Das cores: as cores

Hubo pues algo una vez.

Hay que creer que sí,

pero saber que no,

(Samuel Beckett)

Parecia triste o que ele dizia. Quase tão triste como atravessar a noite com uma borboleta azul entre as mãos. Agora que falo, percebo,

é noite. Anoiteceu. Anoitecia. Deve haver diferença, mas ignoro.
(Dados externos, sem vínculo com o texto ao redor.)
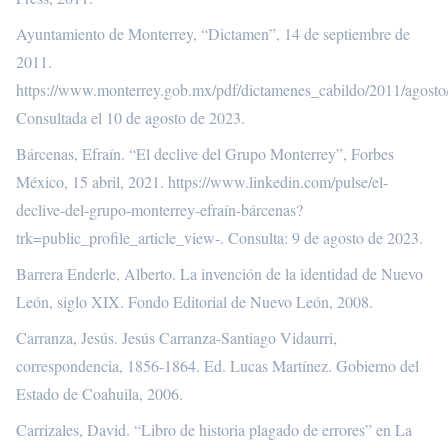
Ayuntamiento de Monterrey, “Dictamen”, 14 de septiembre de
2011.
https://www.monterrey.gob.mx/pdf/dictamenes_cabildo/2011/agost
Consultada el 10 de agosto de 2023.
Bárcenas, Efraín. “El declive del Grupo Monterrey”, Forbes
México, 15 abril, 2021.
https://www.linkedin.com/pulse/el-
declive-del-grupo-monterrey-efraín-bárcenas?
trk=public_profile_article_view-
. Consulta: 9 de agosto de 2023.
Barrera Enderle, Alberto. La invención de la identidad de Nuevo
León, siglo XIX. Fondo Editorial de Nuevo León, 2008.
Carranza, Jesús. Jesús Carranza-Santiago Vidaurri,
correspondencia, 1856-1864. Ed. Lucas Martínez. Gobierno del
Estado de Coahuila, 2006.
Carrizales, David. “Libro de historia plagado de errores” en La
Insisto em dizer que parecia triste o que ele dizia. Digo parecia porque não me lembro o que ele dizia. Penso que poderia ser triste. Eu me lembro das pálpebras cerrando os olhos em um filete de lágrima.

Uma lágrima. Uma lágrima salgada como qualquer outra. Penso que era salgada, por saber que as lágrimas são salgadas, mas devo confessar que poderia ser diferente. Mas isso não tem importância.

Ele dizia que não cabia na água. Isso ele diria. Eu digo diria porque não me lembro o que ele dizia e alguma vez ele teria que dizer isso:

Eu não caibo na água.

É noite, anoiteceu ou anoitecia e ele não cabia na água são possibilidades. Se ele coubesse na água poderia mudar a disposição da luz. Mas isso são especulações. Ele poderia caber na água e ser noite ou ser dia, ou está amanhecendo ou anoitecendo.

Ou. Todas as variantes são possíveis.

O que faz ele não caber na água, imagino, deve ser uma casualidade.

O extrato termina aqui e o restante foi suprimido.